CENTREVILLE — Queen Anne’s County residents provided a strong support for Ordinance 19-13 during the commissioners meeting Tuesday, Aug. 13, prohibiting the release of non-biodegradable balloons within the county.
During the public hearing, comments on the legislation introduced by County Commissioner Chris Corchiarino focused on the damage that both latex and especially mylar balloons cause to local wildlife and waterways when they are released en masse.
“This is mainly geared to when people release a massive amount of balloons like at a graduation,” said Jay Falstad, executive director of Queen Anne’s Conservation Association. “The county doesn’t need to be afraid if a child accidentally releases a balloon or a trial ballon needs to released to monitor wind speeds. Right now, it’s simply pollution, and it’s the right thing to do.”
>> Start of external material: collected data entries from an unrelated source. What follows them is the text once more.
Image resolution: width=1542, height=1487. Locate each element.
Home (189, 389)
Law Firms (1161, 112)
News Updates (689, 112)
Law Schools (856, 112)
Other county organizations echoed those sentiments, stating that during cleanup efforts, a large number of balloons must be removed along shores and from bird nests. Balloons even pose a risk to animal populations that may become entangled in any ribbons attached or who may confuse the plastic with food, they said.
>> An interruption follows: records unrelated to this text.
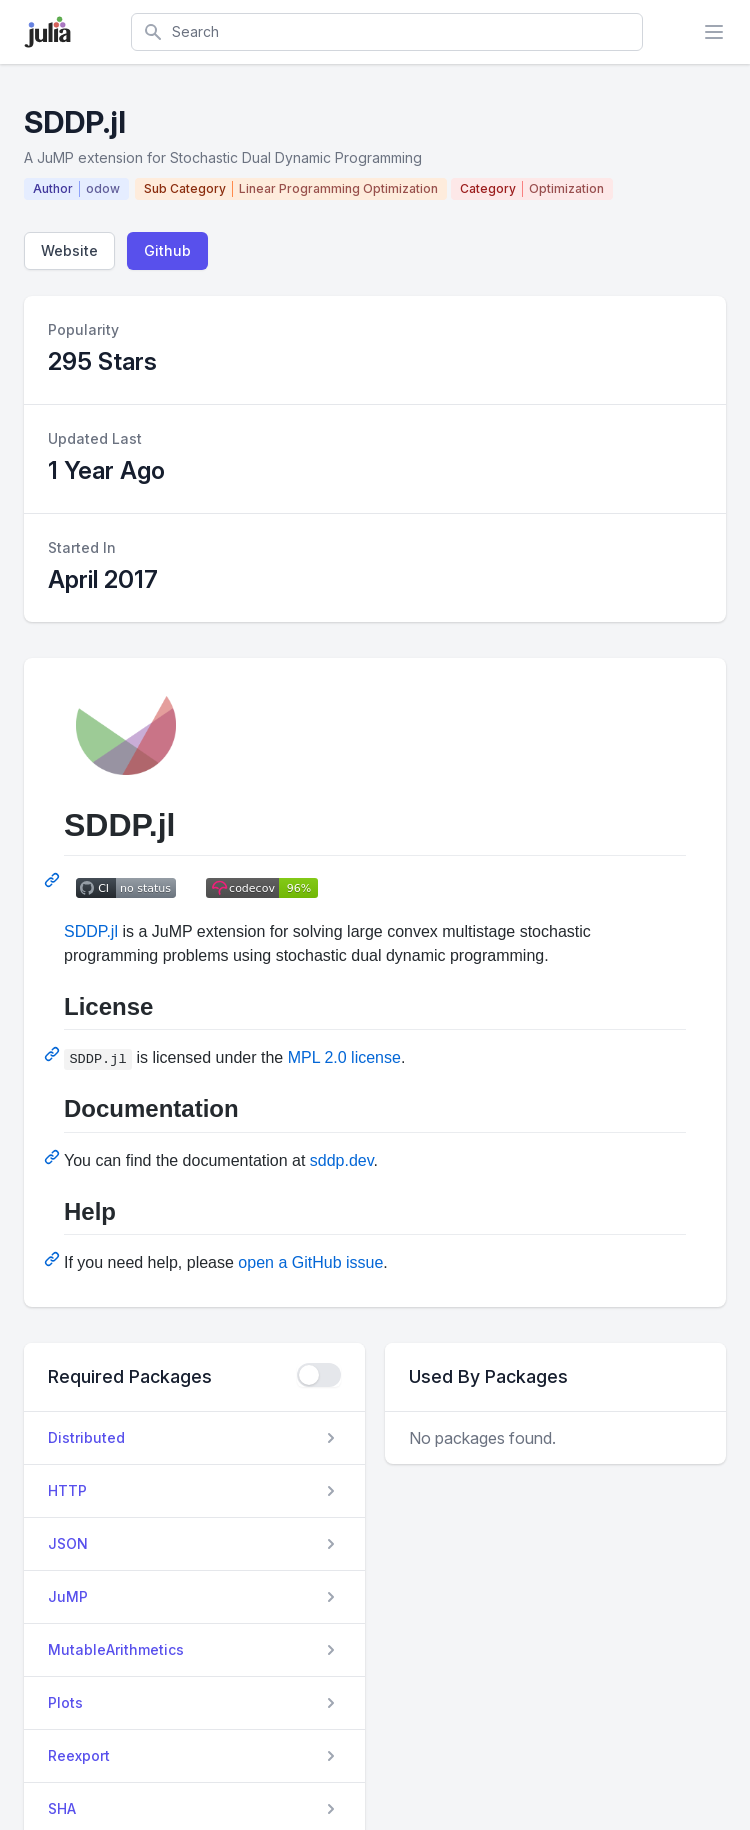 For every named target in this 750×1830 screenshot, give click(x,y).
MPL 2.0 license (344, 1057)
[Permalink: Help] (54, 1259)
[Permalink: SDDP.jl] (54, 880)
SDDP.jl (91, 931)
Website (69, 250)
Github (167, 250)
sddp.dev (342, 1160)
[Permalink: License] (54, 1054)
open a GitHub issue (310, 1262)
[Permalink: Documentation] (54, 1157)
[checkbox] (319, 1375) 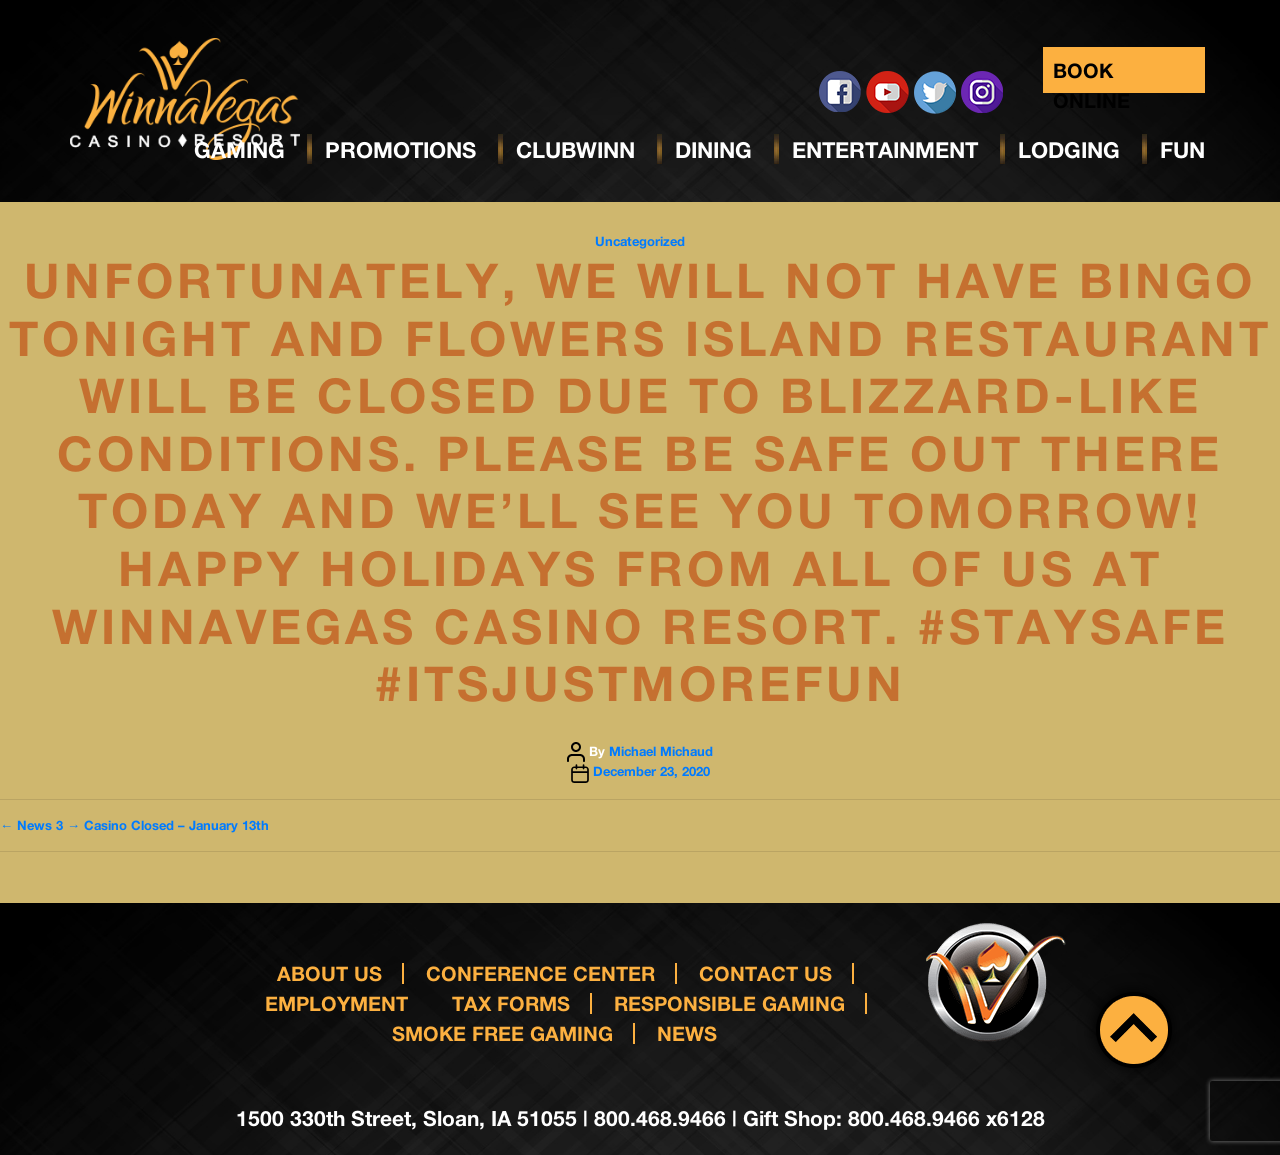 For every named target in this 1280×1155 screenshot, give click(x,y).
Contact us (765, 973)
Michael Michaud (661, 751)
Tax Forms (511, 1003)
“We pick up so much garbage at our cleanups and much of it is plastic,” said Kristin Weed, president of the Kent Island Beach Cleanups. “These mass releases aren’t the only way people can celebrate their loved ones. When you really think about it, it’s deliberate pollution. Many of these products claim to be biodegradable, but they’re not, even though they are natural latex and rubber.”
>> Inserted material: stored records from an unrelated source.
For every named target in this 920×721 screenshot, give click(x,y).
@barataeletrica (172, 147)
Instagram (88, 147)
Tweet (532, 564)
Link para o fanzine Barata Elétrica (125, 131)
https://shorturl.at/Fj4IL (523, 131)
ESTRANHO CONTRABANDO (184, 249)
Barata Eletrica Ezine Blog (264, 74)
While none of the speakers spoke in opposition of the ordinance, they did offer language for an amendment concerning trial balloons. The proposed legislation does provide exemptions for balloons specifically in compliance with state and federal law such as data collection for the Federal Aviation Administration.
Corchiarino said he would offer a written amendment to better delineate that point.
Bente Cooney, founder of Plastic Free QAC, provided another perspective as an avid flier with her husband in a small aircraft. She testified that balloon pose a risk to pilots by who see them while trying maneuver.
“There’s no question that so-called biodegradable and mylar plastic, while it goes up in a festive way, comes down as litter. It hurts countless animals, travels thousands of miles and pollutes the most remote and pristine places. It could even cause power outages in some areas,” Cooney said.
Cooney went on to say that despite be labeled “biodegradable” on packaging, the process may take months and even years.
Additional testimony offered included area farmers speaking about balloons landing in their fields and on their crops.
Following the conclusion of the hearing, county commissioners moved the vote on the ordinance to the Tuesday, Aug. 27, meeting to allow time to draft an amendment and have it reviewed by the county attorney.